The United States announced that it will hold talks with Australia, India and Japan, in a dialogue that the US President, Joe Biden, seeks to renew the so-called “quadruple” alliance (Quad) with these countries.
The US State Department said that Secretary of State Anthony Blinken will hold a virtual meeting with the foreign ministers of the three countries, today, Thursday, and the agenda includes discussing the Covid-19 pandemic and climate change.
“These talks between the Quartet foreign ministers are essential to advance our common goals for a free and open region in the Indian and Pacific oceans, and rise to the challenges of our time,” Foreign Ministry spokesman Ned Price told reporters.

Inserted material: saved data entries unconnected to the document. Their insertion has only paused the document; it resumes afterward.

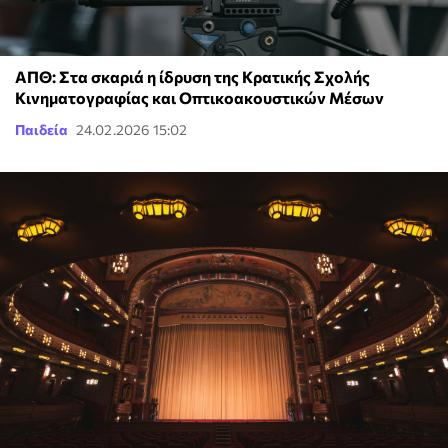
ΑΠΘ: Στα σκαριά η ίδρυση της Κρατικής Σχολής
Κινηματογραφίας και Οπτικοακουστικών Μέσων
Παιδεία
24.02.2026 15:02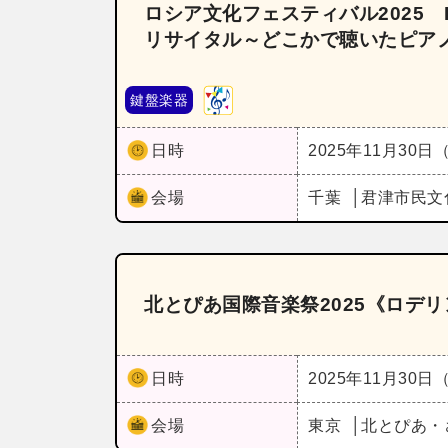
ロシア文化フェスティバル2025 
リサイタル～どこかで聴いたピア
鍵盤楽器
日時
2025年11月30日
会場
千葉
君津市民文
北とぴあ国際音楽祭2025《ロデ
日時
2025年11月30日
会場
東京
北とぴあ・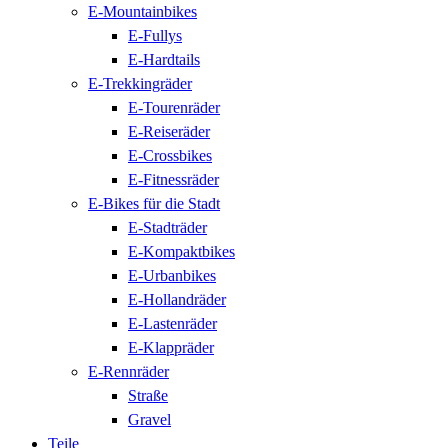
E-Mountainbikes
E-Fullys
E-Hardtails
E-Trekkingräder
E-Tourenräder
E-Reiseräder
E-Crossbikes
E-Fitnessräder
E-Bikes für die Stadt
E-Stadträder
E-Kompaktbikes
E-Urbanbikes
E-Hollandräder
E-Lastenräder
E-Klappräder
E-Rennräder
Straße
Gravel
Teile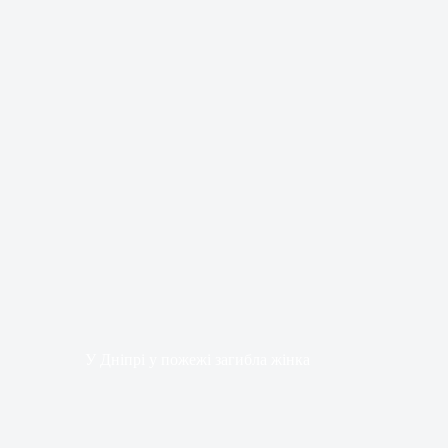
У Дніпрі у пожежі загибла жінка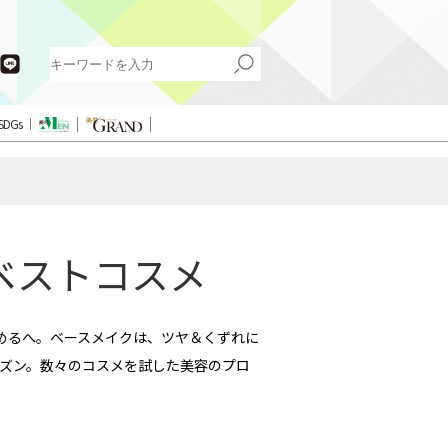
SDGs
期ベストコスメ
めるへ。ベースメイクは、ツヤ＆くずれに
ズン。数々のコスメを試した美容のプロ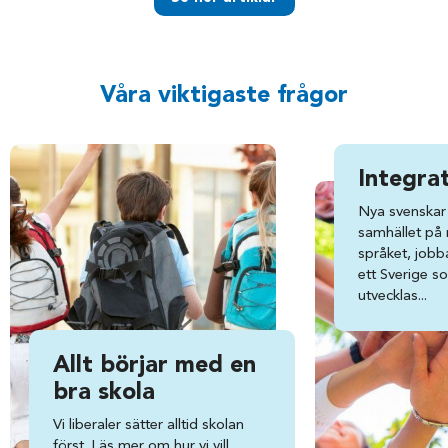
Våra viktigaste frågor
Integra
Nya svenskar 
samhället på ri
språket, jobba
ett Sverige s
utvecklas...
Allt börjar med en
bra skola
Vi liberaler sätter alltid skolan
först. Läs mer om hur vi vill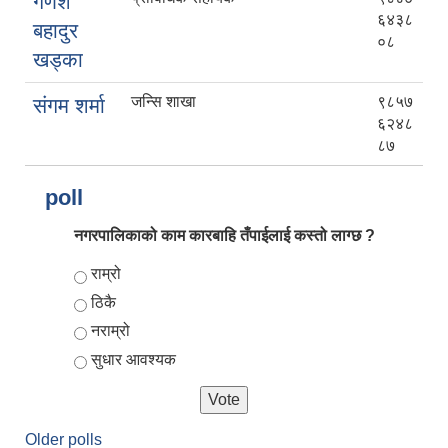
गणेश
६४३८
बहादुर
०८
खड्का
जन्सि शाखा
९८५७
संगम शर्मा
६२४८
८७
poll
नगरपालिकाको काम कारबाहि तँपाईलाई कस्तो लाग्छ ?
Choices
राम्रो
ठिकै
नराम्रो
सुधार आवश्यक
Older polls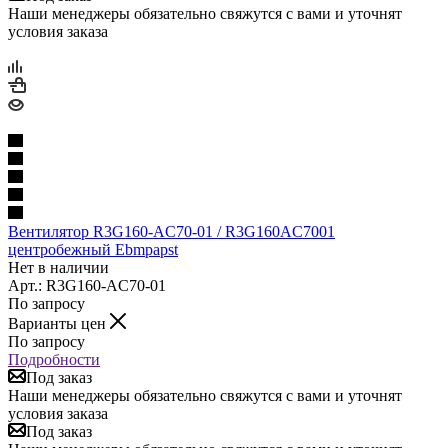
Наши менеджеры обязательно свяжутся с вами и уточнят
условия заказа
Вентилятор R3G160-AC70-01 / R3G160AC7001
центробежный Ebmpapst
Нет в наличии
Арт.: R3G160-AC70-01
По запросу
Варианты цен
По запросу
Подробности
Под заказ
Наши менеджеры обязательно свяжутся с вами и уточнят
условия заказа
Под заказ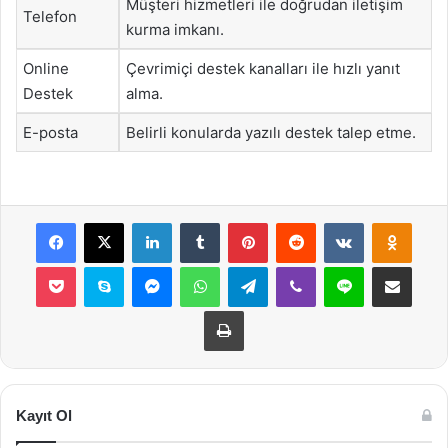
Müşteri hizmetleri ile doğrudan iletişim
Telefon
kurma imkanı.
Online
Çevrimiçi destek kanalları ile hızlı yanıt
Destek
alma.
E-posta
Belirli konularda yazılı destek talep etme.
Facebook
X
LinkedIn
Tumblr
Pinterest
Reddit
VKontakte
Odnok
Pocket
Skype
Messenger
WhatsApp
Telegram
Viber
Line
E-Posta ile payla
Yazdır
Kayıt Ol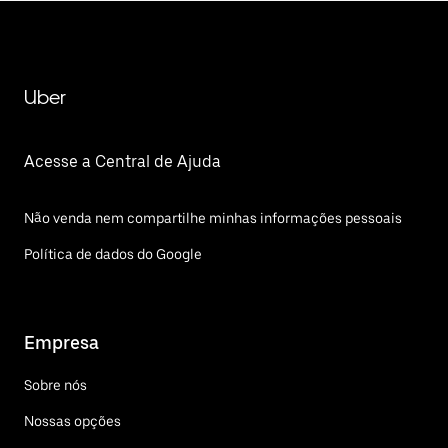
Uber
Acesse a Central de Ajuda
Não venda nem compartilhe minhas informações pessoais
Política de dados do Google
Empresa
Sobre nós
Nossas opções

The “Quadruple Security Dialogue” was launched in 2007, and the idea goes back to former Japanese Prime Minister Shinzo Abe, who is considered a hawk and was eager to find partners in order to strike a balance with a strongly rising China.
The Quad countries conducted four naval exercises in November in the Bay of Bengal and the Arabian Sea, in which Australia participated for the first time in more than a decade.
The Chinese official “Global Times” newspaper had warned Biden earlier this month that the renewal of the quadripartite alliance would be “a fatal strategic mistake” and could lead to a “dangerous strategic confrontation” with Beijing.
An expert’s comment in the newspaper’s report bore a special warning to India, which has the ability to end the “Quad” formula, according to the analyst, with advice that “India does not fully link itself to the anti-China vehicle of the United States.”
India has historically insisted on non-alignment in its foreign policy, but tensions have escalated since last year, when military confrontations with China in the Himalayas killed at least 20 Indian soldiers, in addition to an unknown number of Chinese soldiers.
What sparked speculation about the future of the Quartet was India’s failure to include this term in its statement about Prime Minister Narendra Modi’s first call with Biden, as the matter was limited to the importance of “working with like-minded countries.”